When wildfire smoke from Butte County crept towards San Francisco in early November, I thought, “This is not ideal, but I can deal with it.” After all, I grew up in a Philippine town where everyone burned litter and leaves in their backyards. Farmers burned vegetation to clear land. I lived most of my life in Manila’s smog-ridden, third-world metro. The smoke was a hazard. I should be cautious. But I could manage. It would be fine.
When wildfire smoke covered the city several days later, I thought, “This is bad, but not as bad. Think of all the people who truly have it bad.” I tried not to think of what truly made it worse. Many found it hard to breathe, but many had ceased to breathe at all. Perhaps many no longer wished to. I picked up a mask, snatched a spare, and bought another pack of cough drops. The next morning, I woke with a sore throat, stinging ears, and a strange burnt smell in my room. Even the headlines gasped: the air that day was more poisonous than it was anywhere in the world.
As wildfire smoke choked the city, I filled a small bowl with suka, cane vinegar, and placed it on my shelf. I remembered it was a natural freshener, tried and tested through time; I thought it would suffice. I sat by the window and watched the empty gray stained-orange street. I wondered when I could open it again.
Wildfire smoke crippled the city. As fires raged across California, I began to think of floods. Not floods that whipped down mountains like apocalyptic flame, or deluges that washed a world anew, but floods that spilled from ill-planned sewers and ill-kept rivers – mud and muck, garbage and grime, brown and brackish water laying waste after the typhoon had ceased to wail. Those are floods this city has never seen. Floods my other country will always know.
Those floods birthed days like these days of smoke and ash, when all you could do was watch through windows at a sky gone gray, waiting for waters to recede and reveal there was still a world they could wipe out again. Those days, you stood in a house that stood still, water up to your waist, and you thought it’s fine, it will be fine, the front gate is smashed and the power’s still out, the albums are drowned but our house didn’t burn down –
And it would be fine, it should be fine, for in the midst of the flood, you had your family, your friends, your faith, and you had food. Steeped in cane vinegar, boiled to a broth, the potfuls of pork and chicken adobo would keep. It would keep you, again and again, through the alphabet of storms from the first to the last – that cycle of calamities that only calmed before Christmas. By then, the winds would be gentle and the storms would be gone; you could serve at the feast what you had prepared for the famine.
The night before wildfire smoke cleared, the city waited for rain. A storm scrubbed the skies for an entire day and another night, and when the sun finally broke it shone beside a rainbow.

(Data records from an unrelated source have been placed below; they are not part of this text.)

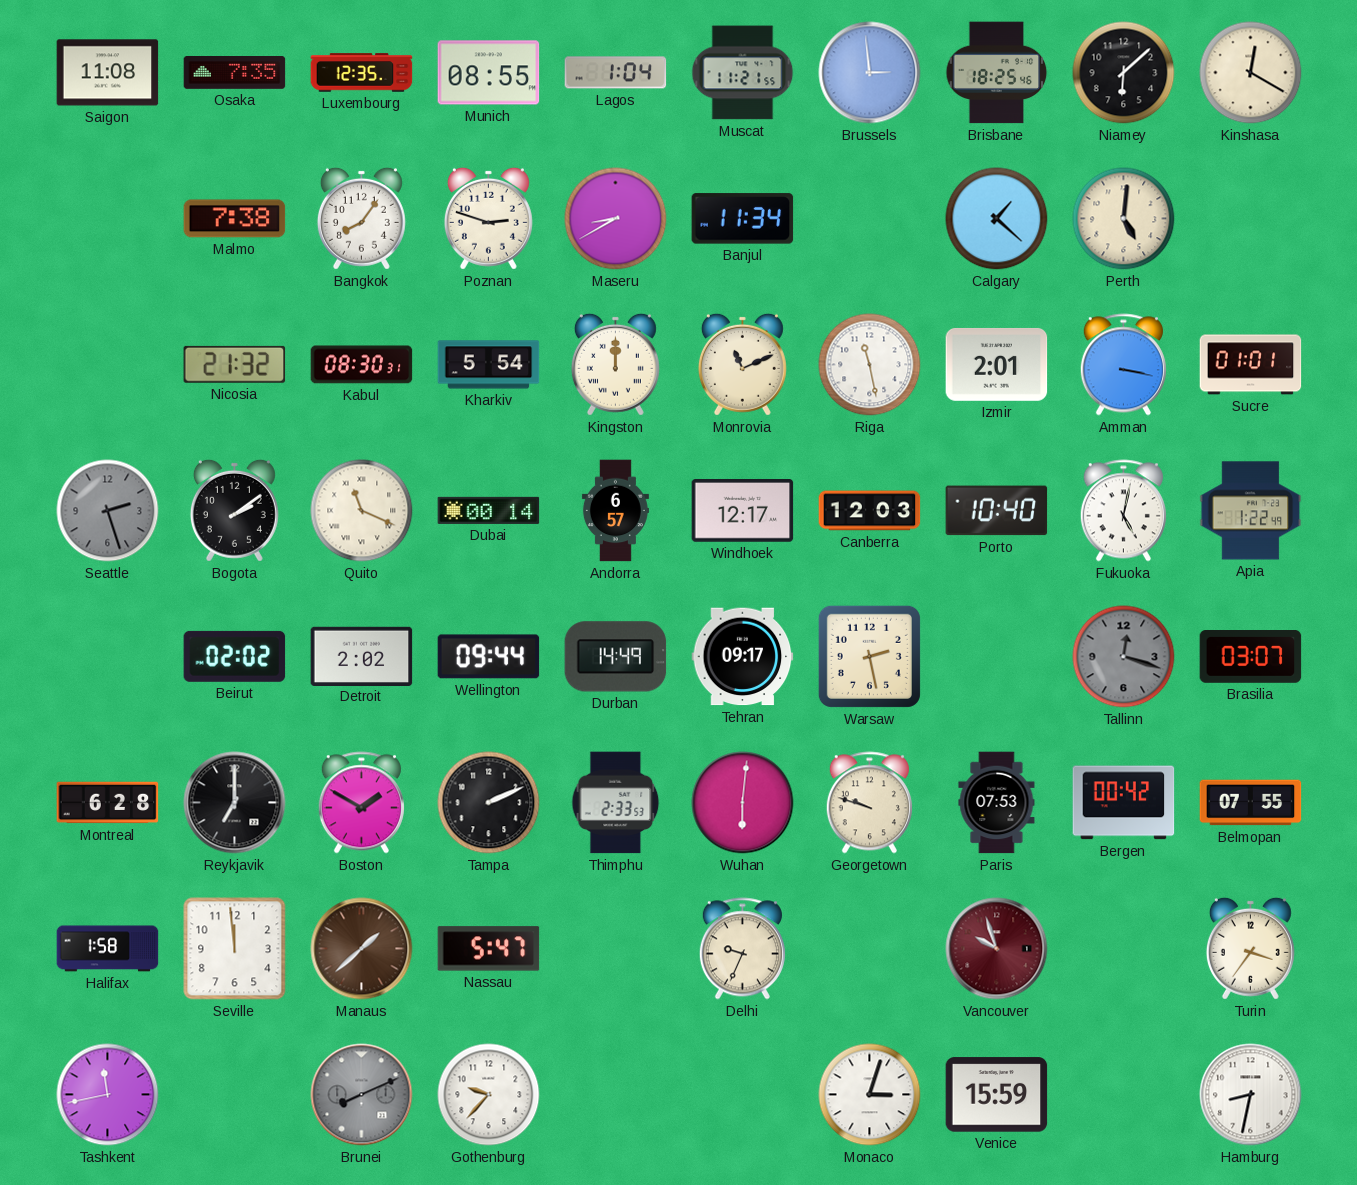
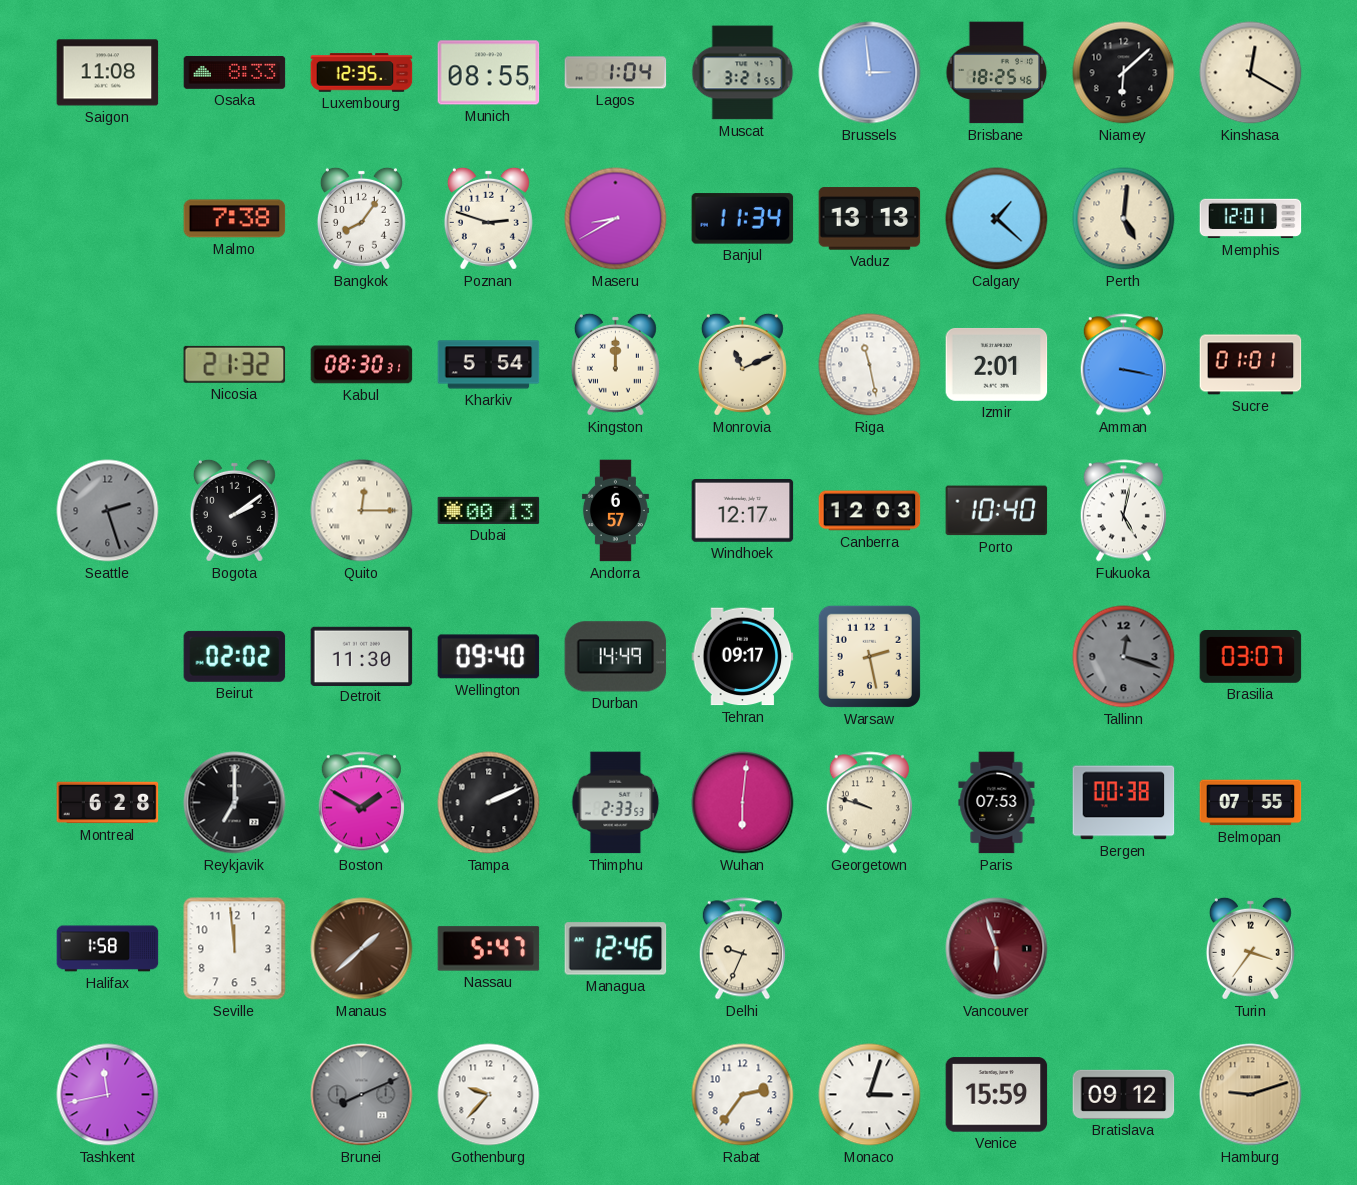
Osaka: 7:35 -> 8:33
Muscat: 11:21 -> 3:21
Vaduz: none -> 13:13
Memphis: none -> 12:01
Quito: 11:19 -> 12:15
Dubai: 00:14 -> 00:13
Apia: 1:22 -> none
Detroit: 2:02 -> 11:30
Wellington: 09:44 -> 09:40
Bergen: 00:42 -> 00:38
Managua: none -> 12:46
Vancouver: 9:57 -> 5:57
Rabat: none -> 2:36
Bratislava: none -> 09:12
Hamburg: 8:32 -> 9:12
Hamburg dial: white -> champagne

That was the morning of Thanksgiving.
It is not a hallowed day where I come from, but my roommate wanted to celebrate. She comes from a Chinese province just northwest of the Philippines, where typhoons in the region also ravage and reap. Her people, like my people, might be strangers to wildfires yet are no strangers to storms. She asked me to make adobo: a meal she had never had part of.
There was only a cup’s worth of vinegar left in the bottle.
One can make feasts from less a bounty. I knew that it would suffice. I knew it would be fine.